* _WORK INSTRUCTION_
Can you restate the records below word for word?

* _RECORDS SUPPLIED_

--- START ---

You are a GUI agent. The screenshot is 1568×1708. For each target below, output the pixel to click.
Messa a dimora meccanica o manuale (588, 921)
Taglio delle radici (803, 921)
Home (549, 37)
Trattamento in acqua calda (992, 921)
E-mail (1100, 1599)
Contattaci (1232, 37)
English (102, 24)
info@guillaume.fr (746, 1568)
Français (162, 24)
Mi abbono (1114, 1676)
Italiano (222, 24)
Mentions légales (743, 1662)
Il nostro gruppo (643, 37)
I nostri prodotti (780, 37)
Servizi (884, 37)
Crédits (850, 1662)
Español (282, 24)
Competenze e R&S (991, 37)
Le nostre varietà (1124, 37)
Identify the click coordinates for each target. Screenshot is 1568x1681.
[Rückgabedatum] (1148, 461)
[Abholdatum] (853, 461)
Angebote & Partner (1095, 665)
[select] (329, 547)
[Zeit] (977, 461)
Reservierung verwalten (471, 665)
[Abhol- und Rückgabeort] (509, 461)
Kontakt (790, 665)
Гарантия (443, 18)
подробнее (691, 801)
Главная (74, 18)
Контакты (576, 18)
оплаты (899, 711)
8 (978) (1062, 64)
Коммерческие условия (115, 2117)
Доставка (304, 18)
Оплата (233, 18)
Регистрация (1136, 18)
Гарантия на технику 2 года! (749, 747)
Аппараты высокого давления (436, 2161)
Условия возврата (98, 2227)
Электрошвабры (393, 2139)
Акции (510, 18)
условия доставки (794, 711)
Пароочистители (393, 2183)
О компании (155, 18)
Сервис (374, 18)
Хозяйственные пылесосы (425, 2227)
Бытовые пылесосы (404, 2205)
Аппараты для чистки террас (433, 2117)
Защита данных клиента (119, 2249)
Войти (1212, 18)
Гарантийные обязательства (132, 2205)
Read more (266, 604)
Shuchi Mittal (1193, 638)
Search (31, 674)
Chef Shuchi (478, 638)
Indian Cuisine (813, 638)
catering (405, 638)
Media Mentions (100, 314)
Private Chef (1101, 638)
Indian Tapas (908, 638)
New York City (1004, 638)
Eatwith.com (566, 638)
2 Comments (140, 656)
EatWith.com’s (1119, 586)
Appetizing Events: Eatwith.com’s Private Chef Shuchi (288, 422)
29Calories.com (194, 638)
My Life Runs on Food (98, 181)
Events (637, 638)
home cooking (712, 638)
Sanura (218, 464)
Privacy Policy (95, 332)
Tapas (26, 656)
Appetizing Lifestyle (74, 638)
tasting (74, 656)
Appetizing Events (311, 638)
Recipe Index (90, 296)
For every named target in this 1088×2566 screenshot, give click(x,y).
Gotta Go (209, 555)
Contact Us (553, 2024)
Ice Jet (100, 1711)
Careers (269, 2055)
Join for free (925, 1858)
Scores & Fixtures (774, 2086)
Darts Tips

--- END ---

* _ANSWER BOX_
You are a GUI agent. The screenshot is 1568×1708. For each target below, output the pixel to click.
Messa a dimora meccanica o manuale (588, 921)
Taglio delle radici (803, 921)
Home (549, 37)
Trattamento in acqua calda (992, 921)
E-mail (1100, 1599)
Contattaci (1232, 37)
English (102, 24)
info@guillaume.fr (746, 1568)
Français (162, 24)
Mi abbono (1114, 1676)
Italiano (222, 24)
Mentions légales (743, 1662)
Il nostro gruppo (643, 37)
I nostri prodotti (780, 37)
Servizi (884, 37)
Crédits (850, 1662)
Español (282, 24)
Competenze e R&S (991, 37)
Le nostre varietà (1124, 37)
Identify the click coordinates for each target. Screenshot is 1568x1681.
[Rückgabedatum] (1148, 461)
[Abholdatum] (853, 461)
Angebote & Partner (1095, 665)
[select] (329, 547)
[Zeit] (977, 461)
Reservierung verwalten (471, 665)
[Abhol- und Rückgabeort] (509, 461)
Kontakt (790, 665)
Гарантия (443, 18)
подробнее (691, 801)
Главная (74, 18)
Контакты (576, 18)
оплаты (899, 711)
8 (978) (1062, 64)
Коммерческие условия (115, 2117)
Доставка (304, 18)
Оплата (233, 18)
Регистрация (1136, 18)
Гарантия на технику 2 года! (749, 747)
Аппараты высокого давления (436, 2161)
Условия возврата (98, 2227)
Электрошвабры (393, 2139)
Акции (510, 18)
условия доставки (794, 711)
Пароочистители (393, 2183)
О компании (155, 18)
Сервис (374, 18)
Хозяйственные пылесосы (425, 2227)
Бытовые пылесосы (404, 2205)
Аппараты для чистки террас (433, 2117)
Защита данных клиента (119, 2249)
Войти (1212, 18)
Гарантийные обязательства (132, 2205)
Read more (266, 604)
Shuchi Mittal (1193, 638)
Search (31, 674)
Chef Shuchi (478, 638)
Indian Cuisine (813, 638)
catering (405, 638)
Media Mentions (100, 314)
Private Chef (1101, 638)
Indian Tapas (908, 638)
New York City (1004, 638)
Eatwith.com (566, 638)
2 Comments (140, 656)
EatWith.com’s (1119, 586)
Appetizing Events: Eatwith.com’s Private Chef Shuchi (288, 422)
29Calories.com (194, 638)
My Life Runs on Food (98, 181)
Events (637, 638)
home cooking (712, 638)
Sanura (218, 464)
Privacy Policy (95, 332)
Tapas (26, 656)
Appetizing Lifestyle (74, 638)
tasting (74, 656)
Appetizing Events (311, 638)
Recipe Index (90, 296)
For every named target in this 1088×2566 screenshot, give click(x,y).
Gotta Go (209, 555)
Contact Us (553, 2024)
Ice Jet (100, 1711)
Careers (269, 2055)
Join for free (925, 1858)
Scores & Fixtures (774, 2086)
Darts Tips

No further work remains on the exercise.